## [Entries provided]
★ ★ ★ ★ ★

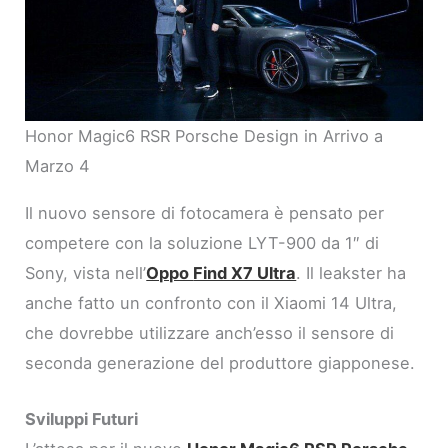
Honor Magic6 RSR Porsche Design in Arrivo a
Marzo 4
Il nuovo sensore di fotocamera è pensato per
competere con la soluzione LYT-900 da 1″ di
Sony, vista nell’
Oppo
Find X7 Ultra
. Il leakster ha
anche fatto un confronto con il Xiaomi 14 Ultra,
che dovrebbe utilizzare anch’esso il sensore di
seconda generazione del produttore giapponese.
Sviluppi Futuri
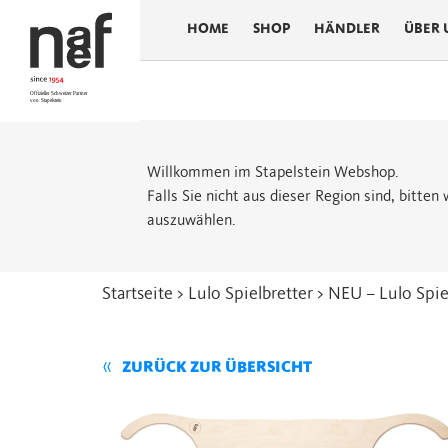
HOME
SHOP
HÄNDLER
ÜBER 
Willkommen im Stapelstein Webshop.
Falls Sie nicht aus dieser Region sind, bitte
auszuwählen.
Startseite
>
Lulo Spielbretter
> NEU – Lulo Spiel
ZURÜCK ZUR ÜBERSICHT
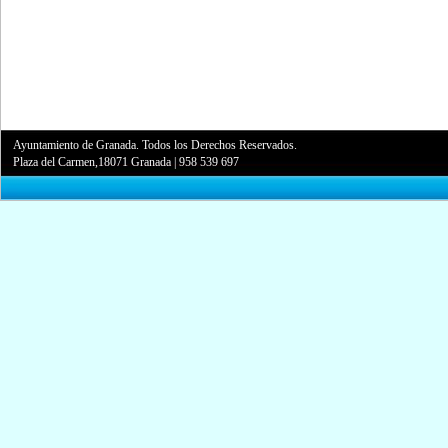
Ayuntamiento de Granada. Todos los Derechos Reservados.
Plaza del Carmen,18071 Granada
|
958 539 697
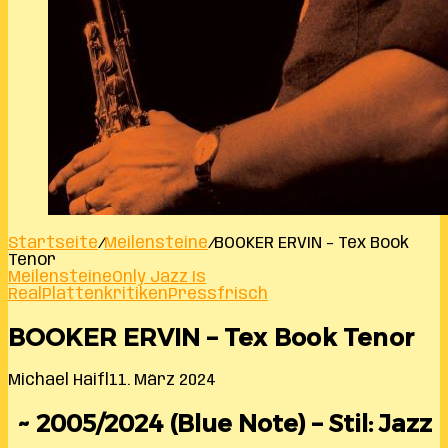
Startseite
/
Meilensteine
/
BOOKER ERVIN – Tex Book
Tenor
Meilensteine
Only Jazz Is
Real
Plattenkritiken
Pressfrisch
BOOKER ERVIN – Tex Book Tenor
Michael Haifl
11. März 2024
~ 2005/2024 (Blue Note) – Stil: Jazz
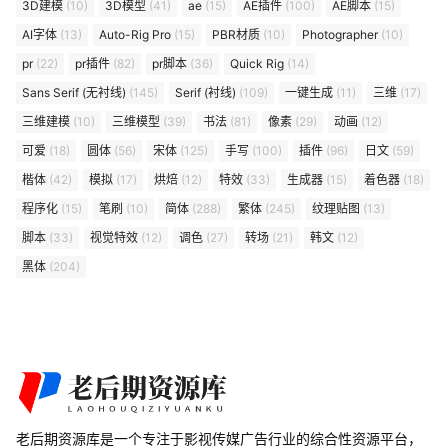
3D建模
(10)
3D模型
(41)
ae
(15)
AE插件
(100)
AE脚本
(15)
AI字体
(13)
Auto-Rig Pro
(15)
PBR材质
(10)
Photographer
(10)
pr
(22)
pr插件
(82)
pr脚本
(36)
Quick Rig
(14)
Sans Serif (无衬线)
(145)
Serif (衬线)
(109)
一键生成
(11)
三维
(17)
三维建模
(10)
三维模型
(39)
书法
(81)
像素
(29)
动画
(12)
可爱
(18)
圆体
(56)
宋体
(125)
手写
(100)
插件
(96)
日文
(59)
楷体
(42)
模拟
(17)
烘焙
(12)
特效
(33)
生成器
(15)
着色器
(18)
程序化
(15)
笔刷
(10)
简体
(288)
繁体
(245)
纹理贴图
(13)
脚本
(33)
视觉特效
(12)
调色
(27)
转场
(21)
韩文
(12)
黑体
(204)
老后期资源库是一个专注于影视传媒广告行业的综合性资源平台，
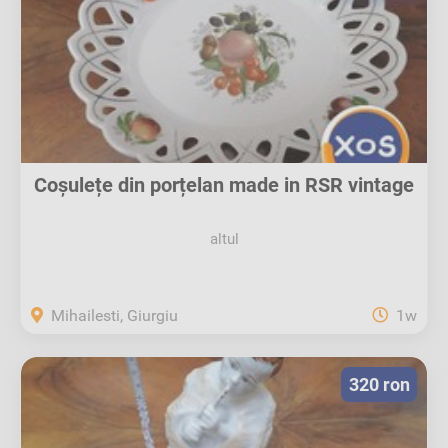
Coșulețe din porțelan made in RSR vintage
altul
Mihailesti, Giurgiu
1w
320 ron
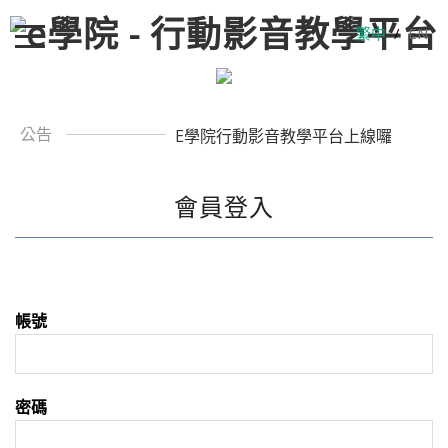
繁中
/
EN
公告
E學院行動影音教學平台上線囉
會員登入
帳號
密碼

★ ★ ★ ★ ★

## [What is being asked]
Copy every line of the listing containing the string "sensore".

## [Output for this task]
Il nuovo sensore di fotocamera è pensato per
che dovrebbe utilizzare anch’esso il sensore di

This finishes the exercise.